======== Given records ========

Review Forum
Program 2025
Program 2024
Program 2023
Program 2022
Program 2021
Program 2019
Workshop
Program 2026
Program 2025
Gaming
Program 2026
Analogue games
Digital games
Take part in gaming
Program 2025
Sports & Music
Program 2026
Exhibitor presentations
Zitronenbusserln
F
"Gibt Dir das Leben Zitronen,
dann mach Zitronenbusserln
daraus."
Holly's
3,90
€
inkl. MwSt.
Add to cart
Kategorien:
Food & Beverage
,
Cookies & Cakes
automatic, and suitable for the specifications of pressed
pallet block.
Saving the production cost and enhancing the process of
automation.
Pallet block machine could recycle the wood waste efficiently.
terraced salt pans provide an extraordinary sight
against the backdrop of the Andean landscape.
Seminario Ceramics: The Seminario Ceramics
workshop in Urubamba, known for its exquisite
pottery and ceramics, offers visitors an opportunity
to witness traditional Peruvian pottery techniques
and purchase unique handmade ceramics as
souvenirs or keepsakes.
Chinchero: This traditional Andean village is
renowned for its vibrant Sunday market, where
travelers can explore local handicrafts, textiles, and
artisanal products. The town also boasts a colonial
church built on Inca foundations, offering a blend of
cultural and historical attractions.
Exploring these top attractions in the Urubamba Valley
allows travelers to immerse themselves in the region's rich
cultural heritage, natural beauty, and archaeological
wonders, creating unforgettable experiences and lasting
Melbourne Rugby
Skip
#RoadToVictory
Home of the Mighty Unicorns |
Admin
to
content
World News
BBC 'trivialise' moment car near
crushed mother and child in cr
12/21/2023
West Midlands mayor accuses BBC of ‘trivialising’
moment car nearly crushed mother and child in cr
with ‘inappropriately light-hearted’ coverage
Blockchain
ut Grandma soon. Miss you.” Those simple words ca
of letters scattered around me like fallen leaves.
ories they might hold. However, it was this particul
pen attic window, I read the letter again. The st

========

* [How to complete this task]:
Among the lines above, please count those that contain the string "traditional" and write the number by itself.

* [Written reply]:
2